The aim of this study was to construct a glucose regulatory algorithm by employing the natural pulsatile pattern of insulin secretion and the oscillatory pattern of resting blood glucose levels and further to regulate the blood glucose level in diabetic pigs by this method. We developed a control algorithm based on repetitive intravenous bolus injections of insulin and combined this with an intravascular blood glucose monitor. Four anesthetized pigs were used in the study. The animals developed a mildly diabetic state from streptozotocin pretreatment. They were steadily brought within the blood glucose target range of 4.5–6.0 mmol/L in 21 to 121 min and kept within that range for 128 to 238 min (hypoglycemic values varied from 2.9 to 51.1 min). The study confirmed our hypotheses regarding the feasibility of this new principle for blood glucose control, and the algorithm was constantly improved during the study to produce the best results in the last animals. The main obstacles were the drift of the IvS-1 sensor and problems with the calibration procedure, which calls for an improvement in the sensor stability before this method can be applied fully in new studies in animals and humans.

1. Introduction

The development of an artificial endocrine pancreas (AEP), composed of a system of continuous blood glucose monitoring and automated insulin infusion, has been a long sought-after solution in diabetic care [1]. The intravascular approach to both glucose sensing and insulin delivery was abandoned in the late 80s, so current research is focused on subcutaneous glucose measurements and subcutaneous insulin administration [2]. However, the performance of these systems are still less than satisfactory, even though there have been some recent advances [35]. We think it is time to reexamine the intravascular approach as this calls for substantial benefits despite its invasiveness.

Recent research has demonstrated the pulsatile nature of pancreatic beta cells.
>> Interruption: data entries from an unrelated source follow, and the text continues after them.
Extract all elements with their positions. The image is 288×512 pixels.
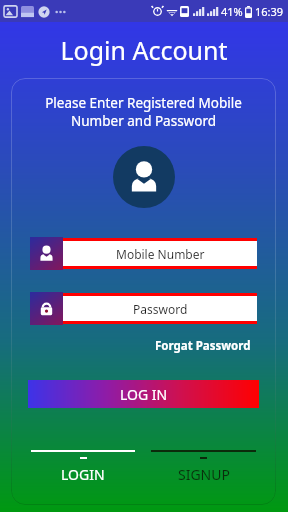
staticText: 41% (221, 4, 243, 19)
other: Password (30, 292, 63, 325)
staticText: 16:39 (255, 4, 284, 19)
button[interactable]: LOGIN (31, 450, 135, 484)
staticText: Please Enter Registered Mobile Number an… (45, 94, 242, 130)
button[interactable]: Password (30, 292, 257, 325)
staticText: LOG IN (120, 385, 168, 404)
staticText: Mobile Number (116, 246, 205, 262)
staticText: SIGNUP (178, 465, 230, 484)
staticText: Forgat Password (155, 338, 251, 354)
staticText: LOGIN (61, 465, 105, 484)
button[interactable]: LOG IN (28, 380, 259, 408)
button[interactable]: Mobile number (30, 237, 257, 270)
staticText: Login Account (60, 33, 228, 67)
other: Mobile number (30, 237, 63, 270)
staticText: Password (133, 301, 188, 317)
button[interactable]: SIGNUP (151, 450, 256, 484)
button[interactable]: Forgat Password (151, 334, 255, 358)
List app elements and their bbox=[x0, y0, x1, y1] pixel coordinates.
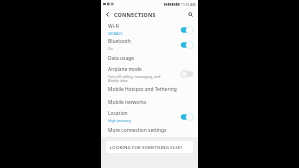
staticText: On bbox=[108, 46, 113, 51]
button[interactable]: Toggle on bbox=[180, 113, 194, 121]
button[interactable]: Airplane mode bbox=[101, 65, 198, 83]
staticText: CONNECTIONS bbox=[114, 11, 156, 18]
button[interactable]: Data usage bbox=[101, 52, 198, 65]
staticText: Bluetooth bbox=[108, 38, 131, 45]
button[interactable]: Back bbox=[103, 10, 112, 19]
button[interactable]: Toggle on bbox=[180, 26, 194, 34]
staticText: Wi-Fi bbox=[108, 23, 120, 30]
staticText: Turn off calling, messaging, and Mobile … bbox=[108, 74, 161, 83]
button[interactable]: Location bbox=[101, 109, 198, 124]
staticText: More connection settings bbox=[108, 127, 167, 134]
staticText: Data usage bbox=[108, 55, 134, 62]
button[interactable]: LOOKING FOR SOMETHING ELSE? bbox=[106, 141, 193, 153]
button[interactable]: Search bbox=[186, 10, 195, 19]
button[interactable]: Toggle off bbox=[180, 70, 194, 78]
staticText: High accuracy bbox=[108, 118, 132, 123]
button[interactable]: More connection settings bbox=[101, 124, 198, 137]
staticText: Location bbox=[108, 110, 128, 117]
button[interactable]: Toggle on bbox=[180, 41, 194, 49]
staticText: Airplane mode bbox=[108, 66, 142, 73]
button[interactable]: Bluetooth bbox=[101, 37, 198, 52]
staticText: Mobile networks bbox=[108, 99, 147, 106]
staticText: LOOKING FOR SOMETHING ELSE? bbox=[110, 144, 183, 150]
button[interactable]: Mobile Hotspot and Tethering bbox=[101, 83, 198, 96]
staticText: Mobile Hotspot and Tethering bbox=[108, 86, 177, 93]
staticText: SIGNALS bbox=[108, 31, 123, 36]
button[interactable]: Mobile networks bbox=[101, 96, 198, 109]
staticText: 11:10 AM bbox=[181, 2, 196, 6]
button[interactable]: Wi-Fi bbox=[101, 22, 198, 37]
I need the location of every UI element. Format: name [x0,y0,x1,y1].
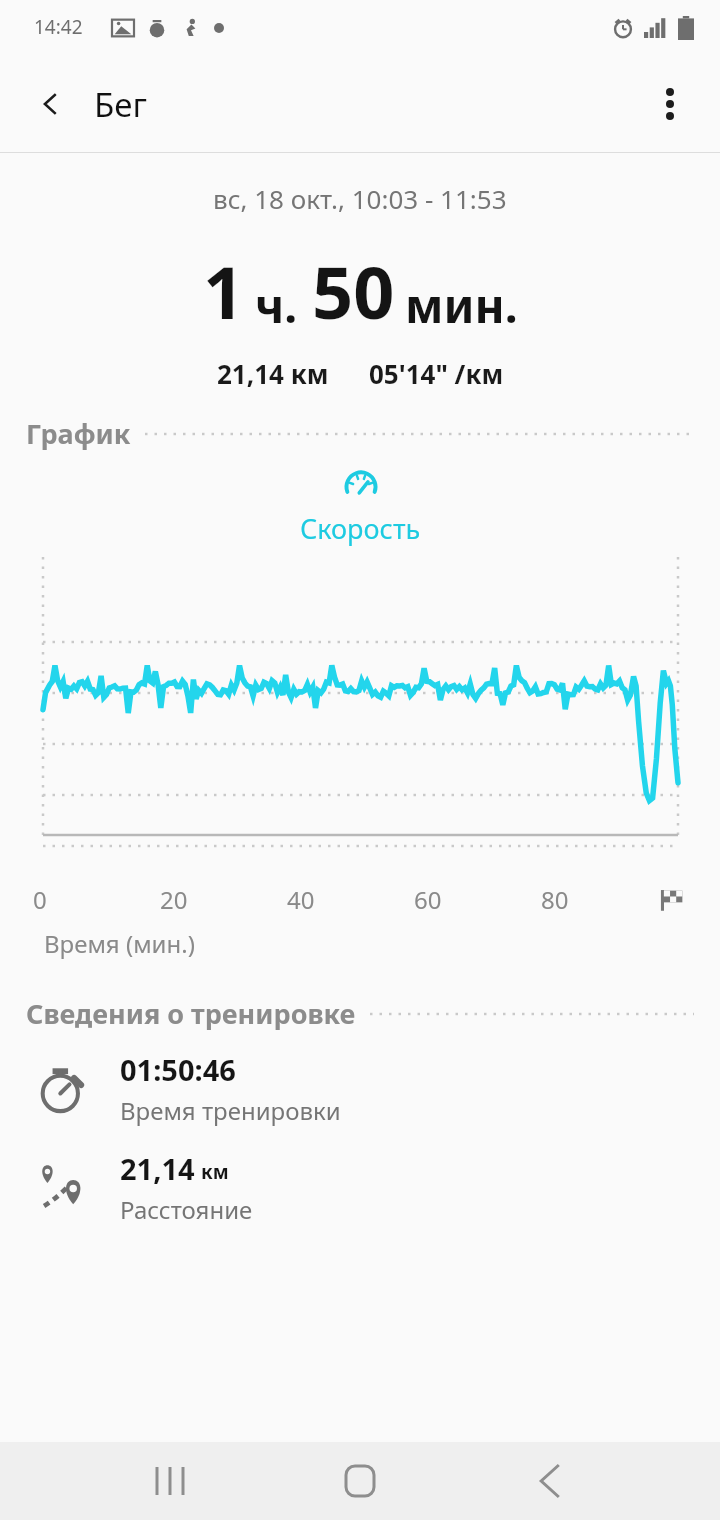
staticText: 60 [414,883,442,916]
staticText: Время (мин.) [44,927,195,960]
staticText: Расстояние [120,1193,253,1226]
button[interactable]: Back [22,76,78,132]
button[interactable]: 21,14 [0,1149,720,1226]
staticText: 20 [160,883,188,916]
staticText: 80 [541,883,569,916]
staticText: 05'14" /км [369,356,504,391]
staticText: 40 [287,883,315,916]
staticText: Время тренировки [120,1094,341,1127]
button[interactable]: Home [330,1451,390,1511]
staticText: вс, 18 окт., 10:03 - 11:53 [213,181,507,216]
button[interactable]: Speed chart [300,464,421,547]
staticText: 14:42 [34,14,83,40]
staticText: км [201,1159,229,1185]
staticText: Бег [94,82,147,127]
button[interactable]: More options [642,76,698,132]
staticText: ч. [255,274,298,337]
staticText: 50 [312,242,395,340]
staticText: 1 [203,242,245,340]
staticText: Скорость [300,510,421,547]
button[interactable]: 01:50:46 [0,1050,720,1127]
button[interactable]: Recent apps [140,1451,200,1511]
staticText: 0 [33,883,47,916]
staticText: Сведения о тренировке [26,995,356,1032]
staticText: 21,14 [120,1149,195,1188]
staticText: График [26,415,131,452]
staticText: 01:50:46 [120,1050,236,1089]
button[interactable]: Back [520,1451,580,1511]
staticText: 21,14 км [217,356,329,391]
staticText: мин. [405,274,518,337]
A convincing body of evidence indicates that insulin is secreted in synchronized bursts from the entire pancreas into the portal blood stream [68]. Likewise, multiple studies in humans and animals have described the oscillatory nature of systemic levels of blood glucose and insulin [912]. Pulsatile pancreatic activity seems to be lost in advanced type 2 diabetes [13]. Pulsed intravenous insulin delivery has been shown to be more effective in lowering BGL compared to equal doses of continuously infused insulin [14, 15], and the pulsatile nature of endogenous insulin secretion has been mimicked for therapeutic reasons as pulsatile intravenous insulin therapy. Compared to standard therapy, pulsed therapy has shown better metabolic control, less end-organ damage, and restoration of normal pulsatile pancreatic function in type 2 diabetes [1618].

In this study, we used a novel intravascular continuous glucose sensor, the IvS-1 (Invivosense, Trondheim, Norway) [19] (Figure 1(a)). Our group has tested the IvS-1 in preclinical in vivo studies in pigs and found that it demonstrated high accuracy and a rapid response time [20]. The sensor was originally developed to meet the need for better control of blood glucose levels (BGL) in patients in intensive care units. However, when we discovered the potential of our technology, we started to work towards the development of an AEP. We realized that the sensor was able to instantaneously detect very small changes in BGL, and we found small oscillations in BGL with a period of approximately 10 minutes (Figure 1(b)).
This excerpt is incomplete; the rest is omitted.